37La prière qui verbalise est le corrélat du recueillement. L’immanence en nous-même nous relance vers le Dieu qui, tout en nous habitant intimement, est aussi devant nous et nous interpelle. La méditation est cette forme de prière par laquelle on pénètre dans les mots pour les ouvrir au Dieu qui nous y donne rendez-vous. En méditant sur les textes religieux, on laisse les mots opérer leur rayonnement. Songeons à toute la différence qu’il y a entre la lecture rapide qui étouffe le sens du texte sous le ronron et la résonnance que peut donner aux mêmes mots le chant. On sait qu’un bon artiste de théâtre séjourne auprès de ses textes pour qu’il puisse en rendre toutes les notes harmoniques. La méditation priante, elle aussi, fait le travail d’attention qui laisse aux mots le temps d’exprimer leur secret vif.
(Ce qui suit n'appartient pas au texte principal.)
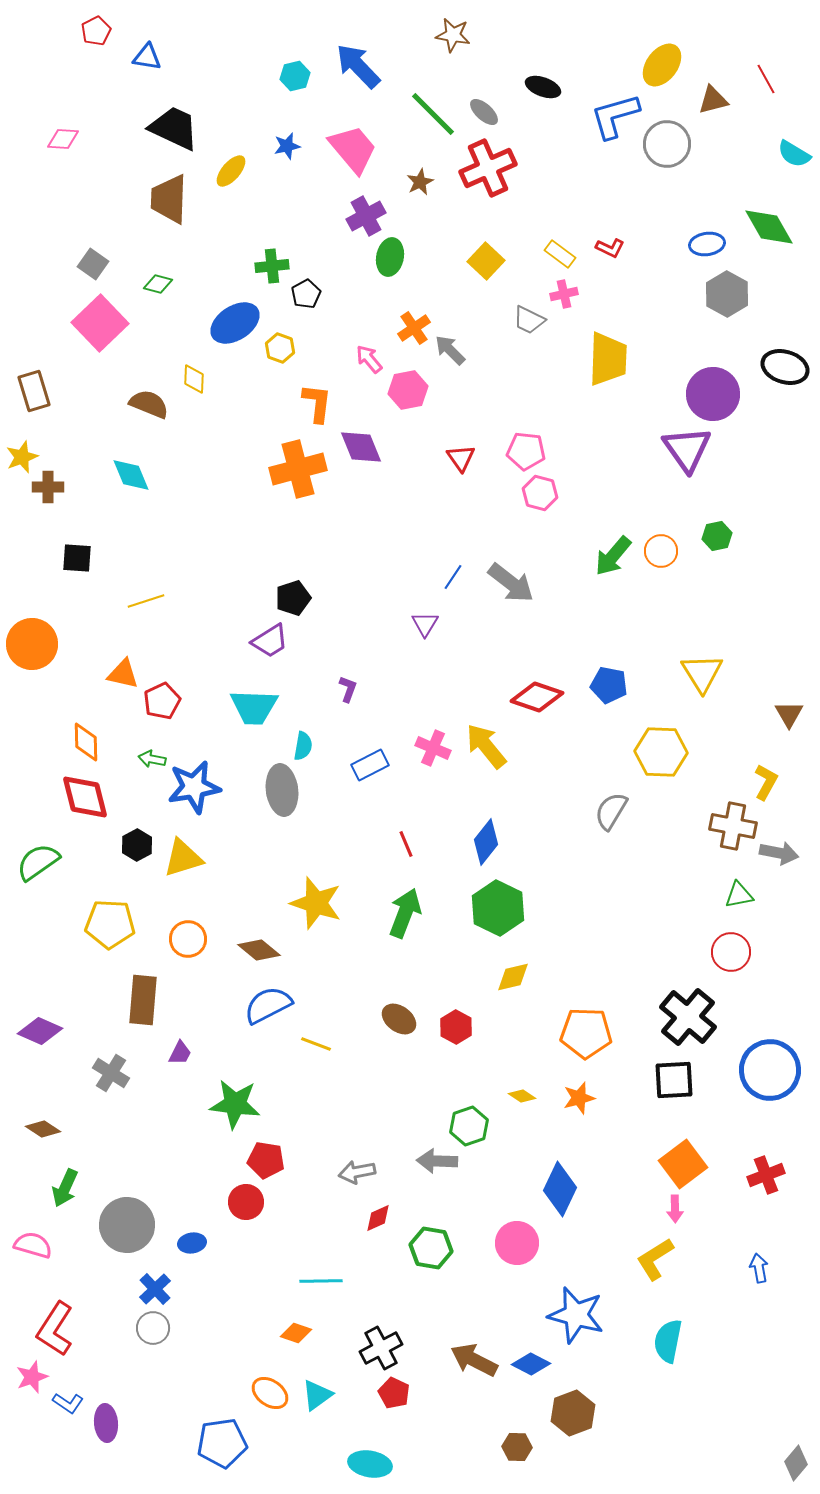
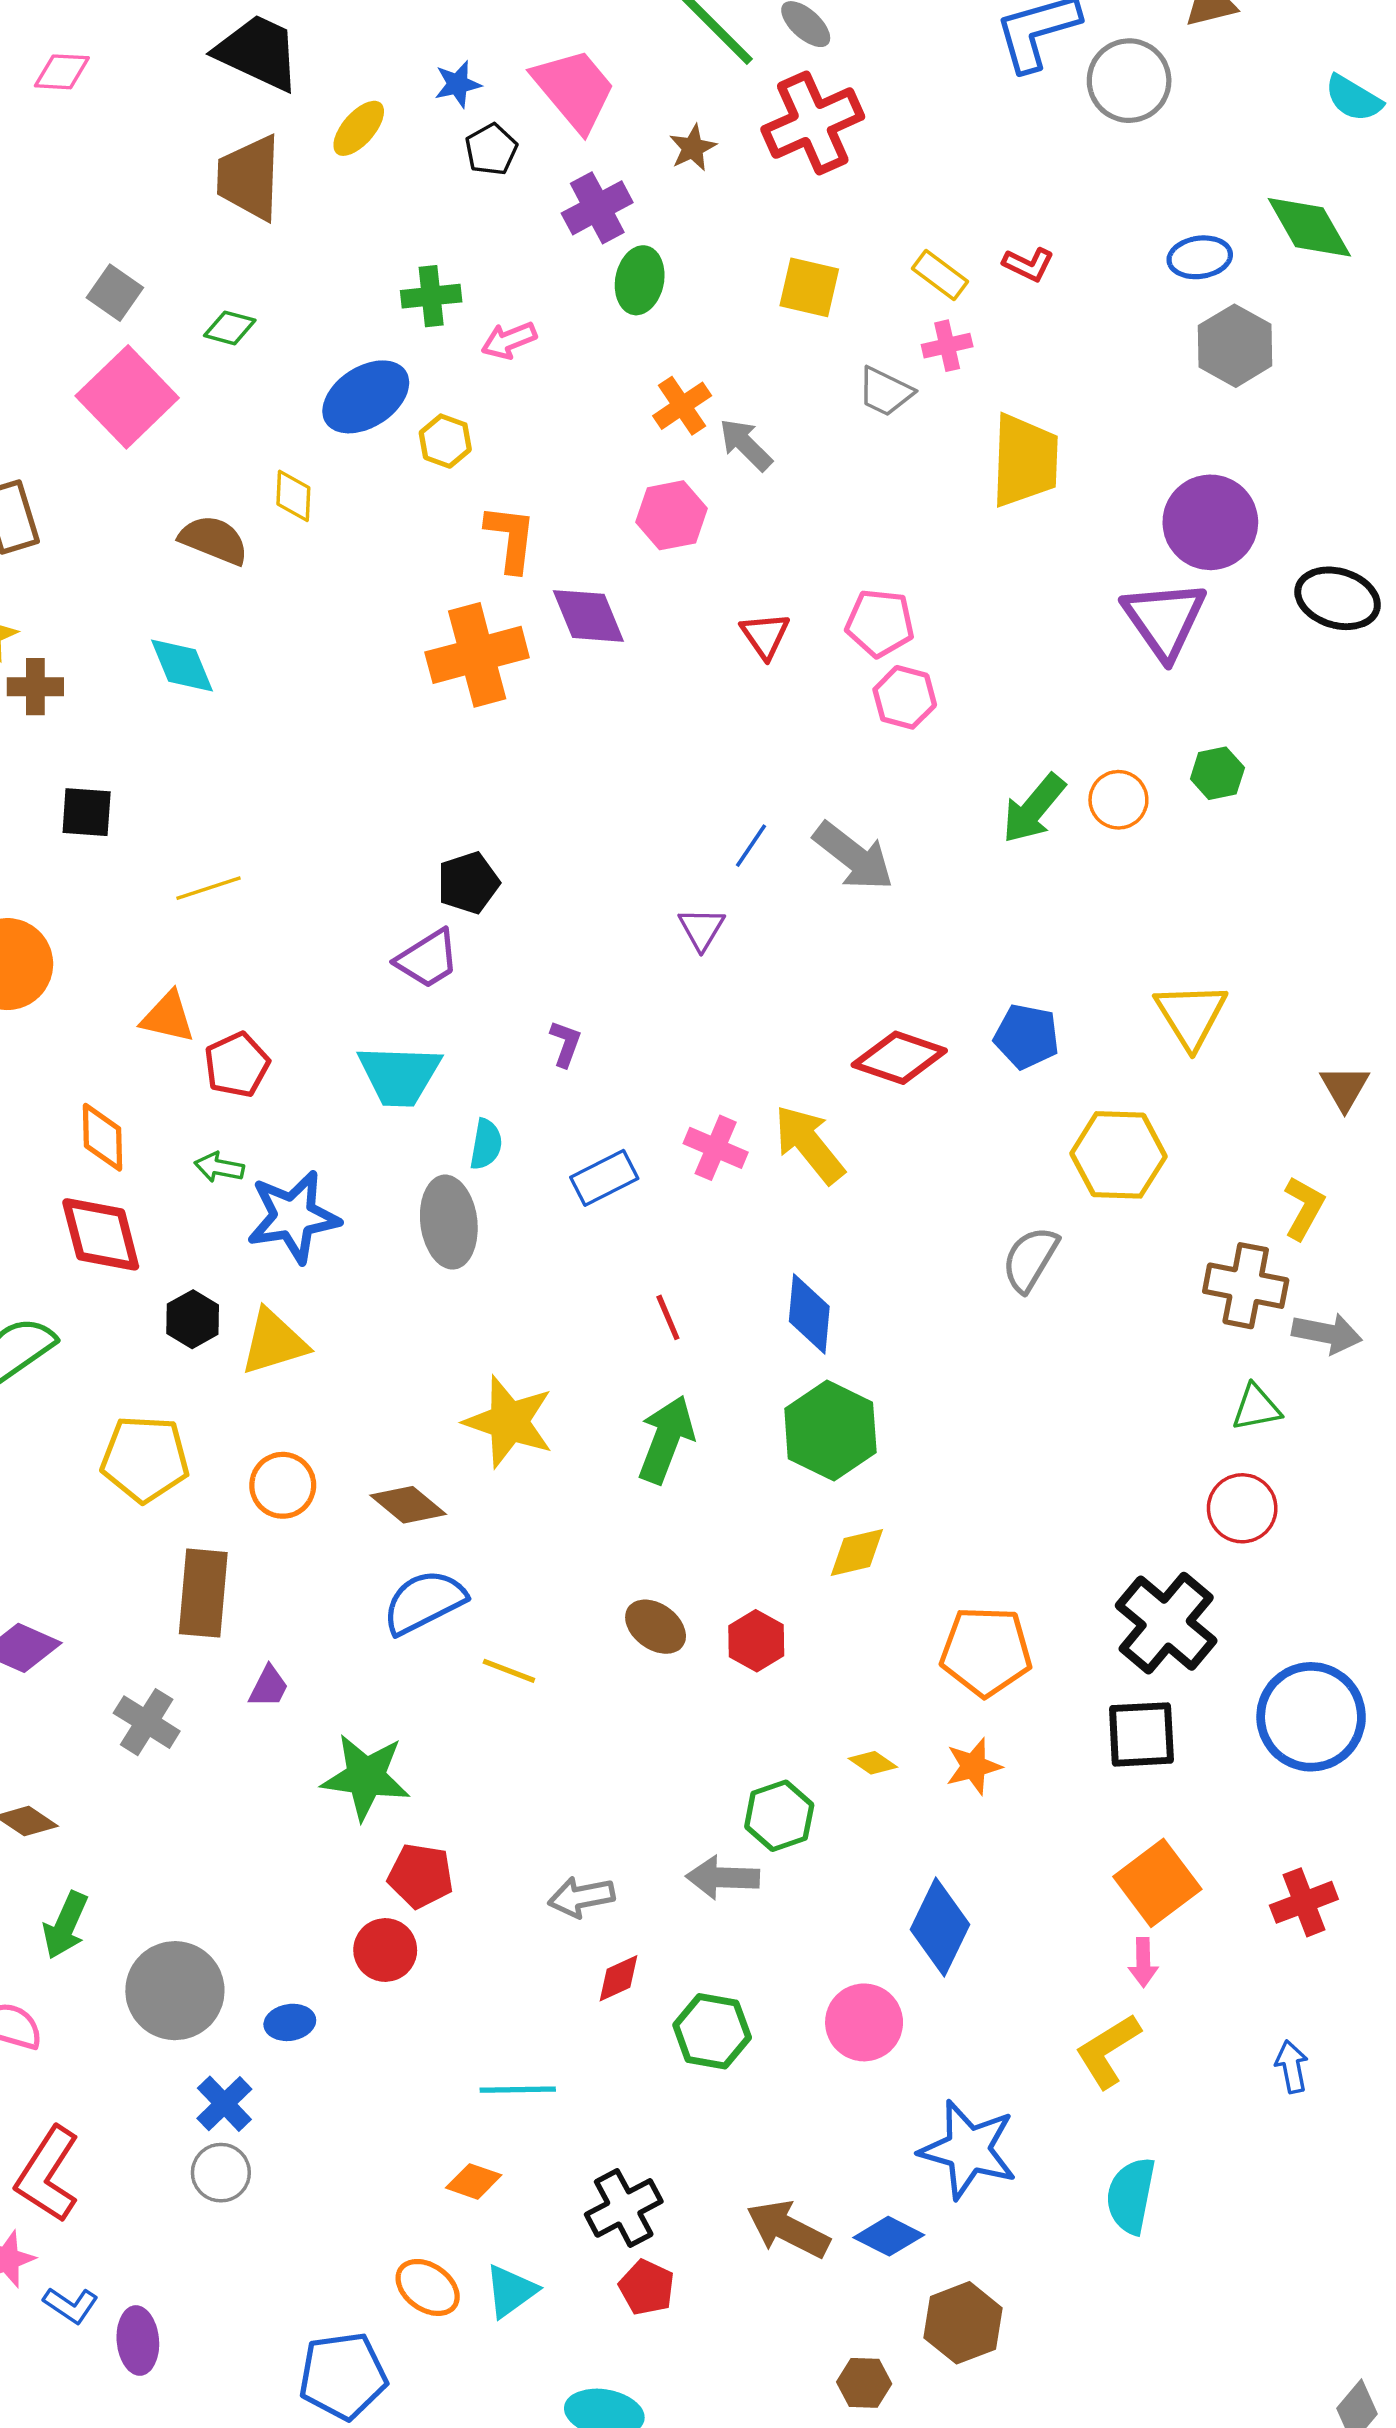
yellow square: (486, 261) -> (809, 287), turned -30
black pentagon: (306, 294) -> (491, 150), moved
pink arrow: (369, 359) -> (509, 340), moved, turned -72
black ellipse: (785, 367) -> (1338, 598), moved
blue diamond: (486, 842) -> (809, 1314), turned -33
38Ce travail d’écoute attentive ne doit pas, lui non plus, se faire dans une crampe volontaire. Pour laisser aux mots la liberté de nous imprégner de leur sens, il faut relâcher la volonté d’avoir une emprise sur eux. L’essentiel est d’y ramener régulièrement notre attention pour qu’ils nous investissent et pour que nous en fassions les moyens connaturels de nos rapports à Dieu. Normalement, l’attention méditative demeure flottante. Il fallait vraiment un puritanisme trop rationnel et trop volontariste pour que l’on s’efforce de ne pas être distrait dans la méditation. C’est méconnaître la psychologie de l’attention et oublier le pouvoir des mots. D’eux-mêmes les mots se dispersent sur les impressions et les souvenirs qui ne cessent de croiser notre attention. Dans la vraie attention méditative, les mots ont précisément la vertu de descendre sur nos expériences du monde et de les ramener à leur centre divin. L’important est de leur laisser le temps pour qu’ils aimantent le champ de notre vie dans le monde et révèlent le sens qu’elle a au regard de Dieu. Les mots sur lesquels nous méditons tracent la ligne de référence par laquelle tout converge vers Dieu. Le propre de la méditation est de faire le va-et-vient entre les mots qui nous parlent de Dieu et nos activités et expériences quotidiennes, les souvenirs de notre vie, les événements qui se rappellent à notre conscience. Par cette attention, à la fois libre et dirigée, les choses du monde se transforment en signes de Dieu et Dieu se manifeste et nous interpelle dans les mots accueillis et répétés avec application.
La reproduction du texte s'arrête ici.